──────── Study material ────────

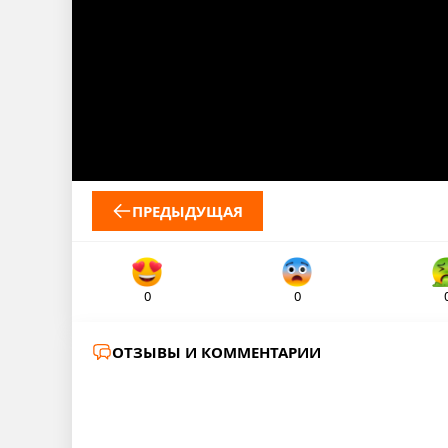
ПРЕДЫДУЩАЯ
0
0
ОТЗЫВЫ И КОММЕНТАРИИ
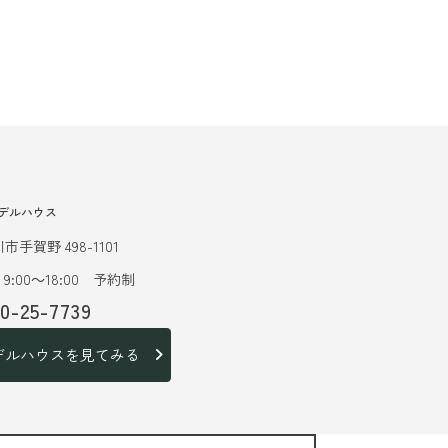
デルハウス
市手賀野 498-1101
9:00～18:00 予約制
20-25-7739
デルハウスを見てみる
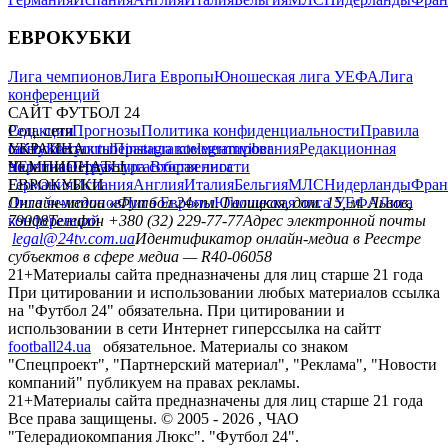
ЕВРОКУБКИ
Лига чемпионов
Лига Европы
Юношеская лига УЕФА
Лига
конференций
САЙТ ФУТБОЛ 24
Редакция
Соц. сети
Прогнозы
Политика конфиденциальности
Правила
сайту
facebook
УКРАИНА
Контакты
x
youtube
Правила комментирования
instagram
telegram
viber
Редакционная
политика
Украина
ЧЕМПИОНАТЫ
Первая лига
Структура собственности
Вторая лига
Германия
ЕВРОКУБКИ
Испания
Англия
Италия
Бельгия
МЛС
Нидерланды
Фран
Лига чемпионов
Онлайн-медиа «Футбол 24»
Лига Европы
пл. Галицкая, дом. 15, м. Львов,
Юношеская лига УЕФА
Лига
конференций
79008
Телефон +380 (32) 229-77-77
Адрес электронной почты
legal@24tv.com.ua
Идентификатор онлайн-медиа в Реестре
субъектов в сфере медиа — R40-06058
21+
Материалы сайта предназначены для лиц старше 21 года
При цитировании и использовании любых материалов ссылка
на "Футбол 24" обязательна. При цитировании и
использовании в сети Интернет гиперссылка на сайтт
football24.ua
обязательное. Материалы со знаком
"Спецпроект", "Партнерский материал", "Реклама", "Новости
компаний" публикуем на правах рекламы.
21+
Материалы сайта предназначены для лиц старше 21 года
Все права защищены. © 2005 -
2026
, ЧАО
"Телерадиокомпания Люкс". "Футбол 24".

────────

● **Exercise objective**
For this exercise, return the material word for word and drop each image.

● **Result of this exercise**
ПРЕДЫДУЩАЯ
0
0
ОТЗЫВЫ И КОММЕНТАРИИ
デルハウス
市手賀野 498-1101
9:00～18:00 予約制
20-25-7739
デルハウスを見てみる
ЕВРОКУБКИ
Лига чемпионов
Лига Европы
Юношеская лига УЕФА
Лига
конференций
САЙТ ФУТБОЛ 24
Редакция
Соц. сети
Прогнозы
Политика конфиденциальности
Правила
сайту
facebook
УКРАИНА
Контакты
x
youtube
Правила комментирования
instagram
telegram
viber
Редакционная
политика
Украина
ЧЕМПИОНАТЫ
Первая лига
Структура собственности
Вторая лига
Германия
ЕВРОКУБКИ
Испания
Англия
Италия
Бельгия
МЛС
Нидерланды
Фран
Лига чемпионов
Онлайн-медиа «Футбол 24»
Лига Европы
пл. Галицкая, дом. 15, м. Львов,
Юношеская лига УЕФА
Лига
конференций
79008
Телефон +380 (32) 229-77-77
Адрес электронной почты
legal@24tv.com.ua
Идентификатор онлайн-медиа в Реестре
субъектов в сфере медиа — R40-06058
21+
Материалы сайта предназначены для лиц старше 21 года
При цитировании и использовании любых материалов ссылка
на "Футбол 24" обязательна. При цитировании и
использовании в сети Интернет гиперссылка на сайтт
football24.ua
обязательное. Материалы со знаком
"Спецпроект", "Партнерский материал", "Реклама", "Новости
компаний" публикуем на правах рекламы.
21+
Материалы сайта предназначены для лиц старше 21 года
Все права защищены. © 2005 -
2026
, ЧАО
"Телерадиокомпания Люкс". "Футбол 24".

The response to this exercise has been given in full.